There was substantial discussion at the Bicycle Leadership Conference about the women's market potential for the specialty bicycle retail channel of trade. There was general agreement that selling more bikes to women is vital to the future growth of our business, and that just putting a women's department in stores is not working.
Why all this interest in attracting and selling more to women? Because, according to Mary Lou Quinlan, author of Just Ask a Woman, "... women buy or influence the purchase of eighty-five percent of all products and services sold nationwide." Women are the most important shoppers and dominant consumers in the U.S. market today.
From 1990 forward our channels most loyal customers have been white males. Males shop differently than women, and according to Paco Underhill, author of Why We Buy: The Science Of Shopping: "Males just want places that allow them to find what they need with a minimum of looking and then get out fast." We have designed our retail space, and created our stores over the last fifteen years almost exclusively for men! Our challenge begins with making our male retail environments appealing to female shoppers, and providing a totally satisfying retail shopping experience.
Are women really that different from men in the way they buy? Mary Lou Quinlan reports that: "Women demand many of the things that men do (value, service, quality), but as shoppers, they notice more, expect more and get annoyed more when retailers don't put them first." In practical terms this means women demand much more of the shopping experience and of shopping environments than men do.
Our channel of trade has too few retailers providing totally satisfying shopping experiences, and shopping is and always will be mostly for women. Women are, as Paco Underhill warns us: "... capable of consigning entire species of retailer or product to Darwin's dustbin if that retailer or product is unable to adapt to what women need and want. It's like watching dinosaurs die out." The total number of specialty bicycle retail storefronts has steadily dropped from a high of 6,259 in 2001 to 4,600 in January 2006 - a decline of 26.5% over the last five years.
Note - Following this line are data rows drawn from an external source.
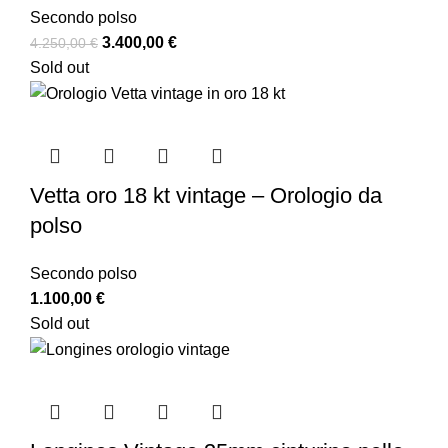
Secondo polso
3.400,00
€
4.250,00
€
Sold out
Vetta oro 18 kt vintage – Orologio da
polso
Secondo polso
1.100,00
€
Sold out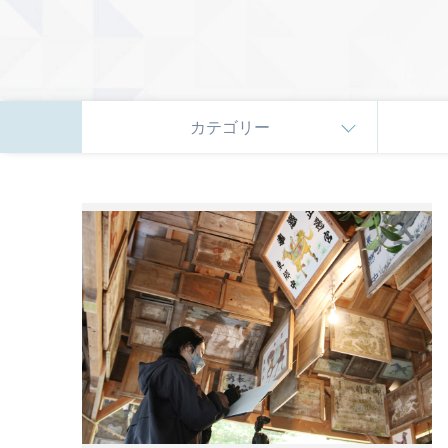
カテゴリー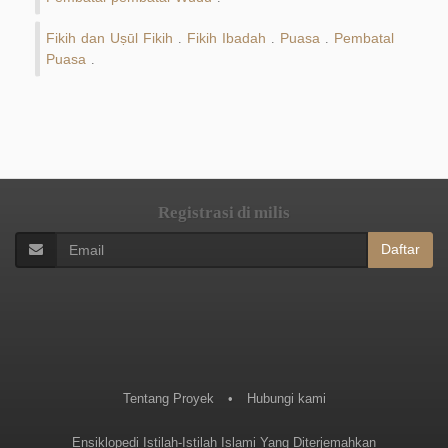
Fikih dan Uṣūl Fikih
Fikih Ibadah
Puasa
Pembatal
.
.
.
Puasa
.
Registrasi di milis
Daftar
Tentang Proyek
•
Hubungi kami
Ensiklopedi Istilah-Istilah Islami Yang Diterjemahkan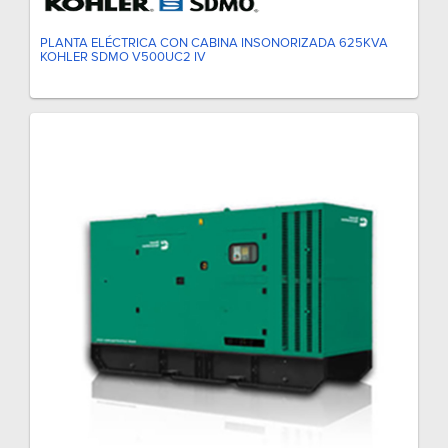
PLANTA ELÉCTRICA CON CABINA INSONORIZADA 625KVA
KOHLER SDMO V500UC2 IV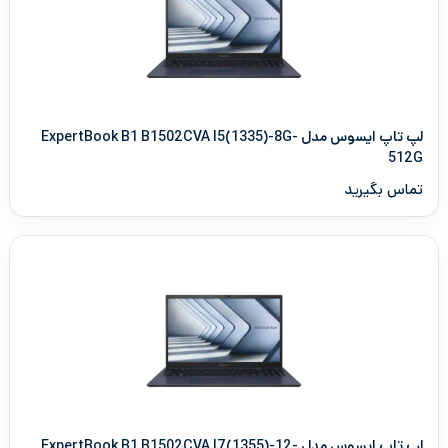
لپ تاپ ایسوس مدل ExpertBook B1 B1502CVA I5(1335)-8G-
512G
تماس بگیرید
لپ تاپ ایسوس مدل ExpertBook B1 B1502CVA I7(1355)-12-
Women don't like to shop at the typical bike shop! I have talked to women both inside and outside our channel of trade, and have gotten pretty much the same story. Women are either totally ignored, or talked down to by staff in the typical bike shop. I could go on, but I hope you have gotten the point. Mystery-shop your store or stores if you don't believe me ... the results might surprise you.
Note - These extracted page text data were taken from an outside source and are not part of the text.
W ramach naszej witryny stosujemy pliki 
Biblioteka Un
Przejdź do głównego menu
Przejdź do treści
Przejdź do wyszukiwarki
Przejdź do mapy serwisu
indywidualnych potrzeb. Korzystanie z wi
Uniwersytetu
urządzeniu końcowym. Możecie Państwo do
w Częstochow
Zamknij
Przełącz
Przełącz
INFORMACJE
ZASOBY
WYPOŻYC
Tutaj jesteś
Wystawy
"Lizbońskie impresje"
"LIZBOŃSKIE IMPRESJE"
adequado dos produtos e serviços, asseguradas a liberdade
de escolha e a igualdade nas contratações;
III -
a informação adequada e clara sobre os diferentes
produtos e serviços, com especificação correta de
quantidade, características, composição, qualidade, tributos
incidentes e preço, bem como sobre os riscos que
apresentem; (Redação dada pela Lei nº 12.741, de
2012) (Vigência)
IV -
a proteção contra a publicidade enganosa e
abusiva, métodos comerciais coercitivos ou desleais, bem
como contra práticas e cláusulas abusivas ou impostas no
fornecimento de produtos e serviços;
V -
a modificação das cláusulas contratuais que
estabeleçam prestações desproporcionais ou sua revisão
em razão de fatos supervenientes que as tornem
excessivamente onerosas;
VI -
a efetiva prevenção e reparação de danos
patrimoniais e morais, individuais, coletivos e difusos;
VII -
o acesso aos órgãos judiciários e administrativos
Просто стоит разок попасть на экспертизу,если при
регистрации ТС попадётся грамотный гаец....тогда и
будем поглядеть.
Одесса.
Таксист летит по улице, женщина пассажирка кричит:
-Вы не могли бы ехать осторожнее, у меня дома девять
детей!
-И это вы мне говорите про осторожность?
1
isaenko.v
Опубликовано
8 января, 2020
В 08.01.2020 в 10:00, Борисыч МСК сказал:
Marketing and Selling To Women Seminar. We need rapid progress if we are going to make any headway in attracting more women as customers to our channel of trade. I suggest that the NBDA present a "Marketing and Selling To Women" seminar for their regional education events and for the 2006 Interbike Show ... that is created, produced and presented totally by women! We can all make suggestions about how to market and sell to women, but to make real progress we need to really listen to and act on what women tell us will actually work.